И Петико Теплоухов снова ушел на войну. Стал там лейтенантом, и три года его мотало между передовой и госпиталями: по траншеям, блиндажам, по пыльным, грязным или снежным дорогам, — кажется, уже ни тело, ни душа не смогут никогда отторгнуть всей нечисти, всех запахов, среди которых живет солдат: вши, кровь, пот, гной, порох, взорванная земля, кал, махра, звон отстрелянных гильз, трупы здесь и там, зябкий сторожкий сон, хриплая команда… Побывал в штрафбате, когда пали от неизвестной болезни две ротных лошади, — остался жив, восстановлен в звании, — ну, и слава Богу! Солдат живет единым днем, — лишь письма из дому, да слабая надежда когда-нибудь вернуться в родные места греет его. Летом сорок четвертого года, после очередного, восьмого ранения, — пуля пробила насквозь предплечье, — старший лейтенант Теплоухов попал на излечение в далекий тыл, в город Ярославль. Сумел быстро списаться с семьей; однажды играл в карты в палате — вдруг заглянул паренек, тоже из ранбольных, и сказал: «Эй, Теплоухов! Здесь Теплоухов? Сходи-ка к воротам, там тебя спрашивают». Он выбежал — и увидал Анико! Она тянула руки, жалко улыбалась, губы тряслись… Он прижал ее к себе, и горько, в голос зарыдал, опустив лицо в ее вороные волосы. Потом они сели на скамейку, и она стала быстро развязывать котомки, и доставать печеное, соленое, сладкое… Петро смеялся, удерживал ее руки: «Да погоди ты! Погоди! Ты сперва расскажи!..».

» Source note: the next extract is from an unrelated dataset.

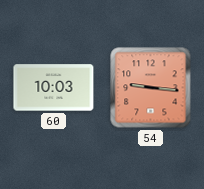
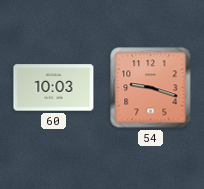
54: 9:16 -> 9:18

… А что ему расскажешь? Жили и жили, как все в войну. Может, маленько получше. В райцентре ведь как? — люди работают, с одной стороны, получают зарплату, карточки, числясь рабочими и служащими. С другой — держат скотину, садят и убирают овощи с огородов и делянок. И не обдерешь их налогами, как колхозников. Так что хорошие хозяева там не голодали.

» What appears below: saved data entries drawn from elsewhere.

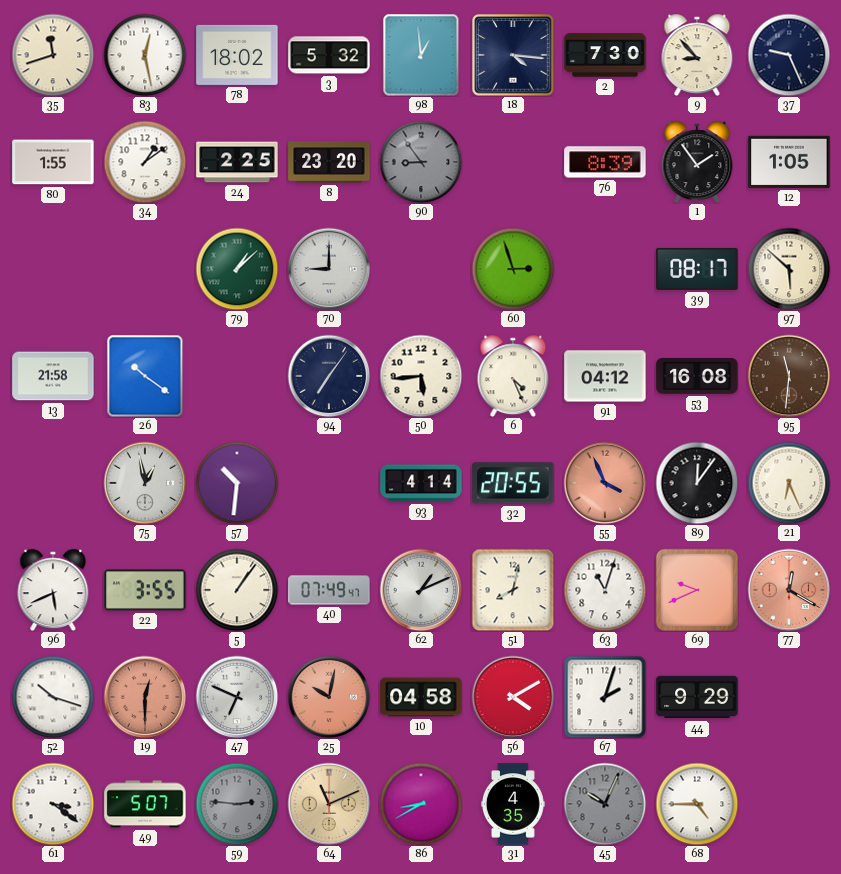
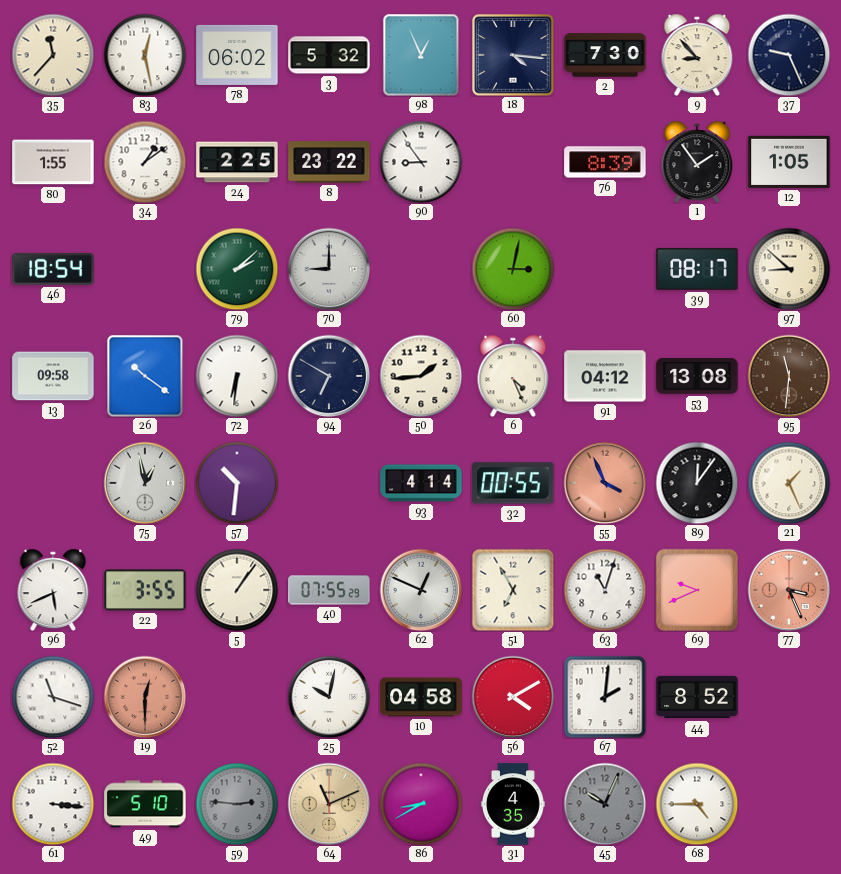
35: 11:42 -> 11:37
78: 18:02 -> 06:02
98: 12:59 -> 12:56
8: 23:20 -> 23:22
90 dial: grey -> white
46: none -> 18:54
79: 1:08 -> 2:08
60: 2:57 -> 3:02
97: 5:52 -> 8:52
13: 21:58 -> 09:58
72: none -> 6:31
94: 7:06 -> 6:50
50: 5:44 -> 1:44
53: 16:08 -> 13:08
32: 20:55 -> 00:55
21: 6:26 -> 1:26
40: 07:49 -> 07:55
62: 1:11 -> 12:49
51: 8:02 -> 6:55
77: 12:20 -> 3:26
52: 10:18 -> 11:18
47: 6:49 -> none
25 dial: salmon -> white
67: 2:03 -> 2:01
44: 9:29 -> 8:52
61: 3:21 -> 3:16
49: 5:07 -> 5:10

Но — тяжелое, злое время висит над всеми головами, смрадный ветер от крыл Змея Горыныча бьет в лицо. Что карточки! — к карточкам на продукты и одежду привыкнуть нетрудно, не так-то давно их и отменили; даже хлеба по ним хватает, когда есть картошка, молоко от козы или коровы и мясо от поросят. Не в том дело. Война косит людей на своих страшных полях — а вести о смерти летят, гнут, унижают людей. Как опомниться от мысли, что никогда не вернется уже человек, без которого невозможно было жить: выношенный в твоем лоне, или сам зачавший с тобою детей, или батя, или братуха… Хозяйство ослабло без этого мужика, еще немного — и надсядешься, надорвешься. Покуда нет похоронки — надеешься еще на что-то, горбатишь за двоих; а пришла она — и лопается, бывало, жила. В какую избу ни глянешь — везде горе: то была похоронка, то — вообще нет ни весточки: или угодил в плен к врагу, или, может, пропал, растворился в военных просторах, и никакое начальство не может уже сказать: был, не был такой человек, или даже часть, в которой он как бы служил… А в каком-нибудь Малом Вицыне взмахнет Змей косматым крылом — и тоже отлетит, отмучмвшись, душа.

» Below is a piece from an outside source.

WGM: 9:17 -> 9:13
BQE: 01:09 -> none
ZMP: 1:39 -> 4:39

Мало было теплоуховской семье тревог, что убьют Петьку, — так еще одной болью стала Санька: та самая, что встретила когда-то Анико в московском фабричном общежитии и отправила на свою родину. С началом войны она побежала, конечно же, опрометью в военкомат, записываться в армию, чтобы бить клятого врага. Там из таких девок сформировали какие-то курсы, Сашку выучили на телефонистку и отправили в Севастополь, в части береговой обороны. Незадолго перед тем, как там началась заваруха, Санька нагрянула к родителям: в звании старшего матроса, с медалью «За боевые заслуги», и — беременной на шестом месяце. «Получила контузию ниже пупка», — цинично объясняла бывшая ярая комсомолка. Она теперь и дымила вовсю, и плевалась, и мат летел — только так. В Москву ей дорога была уже заказана: ни в общежитие, ни на фабрику обратно не возьмут одиночку в декрете. Лишь у родных можно выжить с ребенком в военное время, а там… Там видно будет. Об отце сведения поступили самые туманные: сначала шел рассказ, какие под копирку штампуются в подобных случаях: кудрявый смелый лейтенант, летчик-герой, любимец полка и гарнизона, знакомство на танцах или через подругу («Я ему говорю… А он мне говорит…».), невероятная любовь, смерть в неравном бою… После, когда Санька начала пить, в ее полусвязных воспоминаниях фигурировали уже какие-то ротные, команандиры батарей, политруки, старшины… А однажды она сказала Анико (правда, не при родителях): «Все, Анька, херня. На войне с этим просто: кто сгреб, тот и уеб».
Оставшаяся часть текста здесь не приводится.